Drug Screen


  • Amphetamines
  • Opiates
  • Ethanol (Alcohol)
  • Cocaine
  • Cannabinoids
  • Phencyclidine

Amphetamines, cannabinoids (THC), cocaine, ethanol (alcohol, ethyl alcohol, ETOH), phencyclidine (PCP), opiates (heroin).

To assist in rapid identification of commonly misused drugs in suspected drug overdose or for workplace drug screening.

Patient Preparation
There are no food, fluid, activity, or medication restrictions unless by medical direction. Workplace drug-screening programs, because of the potential medicolegal consequences associated with them, require collection of urine and blood specimens using a chain of custody protocol. Analysis is performed in laboratories that are specially certified to perform workplace drug testing. The protocol provides securing the sample in a sealed transport device in the presence of the donor and a representative of the donor’s employer, such that tampering would be obvious. The protocol also provides a written document of specimen transfer from donor to specimen collection personnel, to storage, to analyst, and to disposal.

Normal Findings
Method: Spectrophotometry for ethanol; immunoassay for drugs of abuse.

Ethanol: None detected

Drug screen: None detectedCritical Findings and Potential Interventions
Timely notification to the requesting health-care provider (HCP) of any critical findings and related symptoms is a role expectation of the professional nurse. A listing of these findings varies among facilities.
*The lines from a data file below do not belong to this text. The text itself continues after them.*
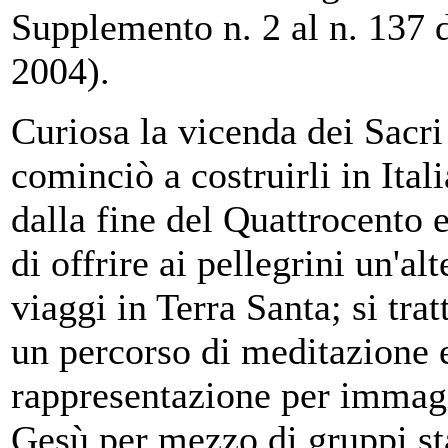
Supplemento n. 2 al n. 137 
2004).
Curiosa la vicenda dei Sacr
cominciò a costruirli in Itali
dalla fine del Quattrocento e
di offrire ai pellegrini un'al
viaggi in Terra Santa; si trat
un percorso di meditazione e
rappresentazione per immagin
Gesù per mezzo di gruppi sta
The legal limit for ethanol intoxication varies by state, but in most places, greater than 80 mg/dL (0.08%) is considered impaired for driving. Levels greater than 300 mg/dL are associated with amnesia, vomiting, double vision, and hypothermia. Levels of 80 to 400 mg/dL are associated with coma and may be fatal. Possible interventions for ethanol toxicity include administration of tap water or 3% sodium bicarbonate lavage, breathing support, and hemodialysis (usually indicated only if levels exceed 300 mg/dL).

Amphetamine intoxication (greater than 200 ng/mL) causes psychoses, tremors, convulsions, insomnia, tachycardia, dysrhythmias, impotence, cerebrovascular accident, and respiratory failure. Possible interventions include emesis (if orally ingested and if the patient has a gag reflex and normal central nervous system [CNS] function), administration of activated charcoal followed by magnesium citrate cathartic, acidification of the urine to promote excretion, and administration of liquids to promote urinary output.

Cocaine intoxication (greater than 1,000 ng/mL) causes short-term symptoms of CNS stimulation, hypertension, tachypnea, mydriasis, and tachycardia. Possible interventions include emesis (if orally ingested and if the patient has a gag reflex and normal CNS function), gastric lavage (if orally ingested), whole-bowel irrigation (if packs of the drug were ingested), airway protection, cardiac support, and administration of diazepam or phenobarbital for convulsions. The use of beta blockers is contraindicated.

Heroin and morphine are opiates that at toxic levels (greater than 200 ng/mL) cause bradycardia, flushing, itching, hypotension, hypothermia, and respiratory depression. Possible interventions include airway protection and the administration of naloxone (Narcan).

PCP (phencyclidine) intoxication (greater than 100 ng/mL) causes a variety of symptoms depending on the stage of intoxication. Stage I includes psychiatric signs, muscle spasms, fever, tachycardia, flushing, small pupils, salivation, nausea, and vomiting. Stage II includes stupor, convulsions, hallucinations, increased heart rate, and increased blood pressure. Stage III includes further increases of heart rate and blood pressure that may culminate in cardiac and respiratory failure. Possible interventions may include providing respiratory support, administration of activated charcoal with a cathartic such as sorbitol, gastric lavage and suction, administration of IV nutrition and electrolytes, and acidification of the urine to promote PCP excretion.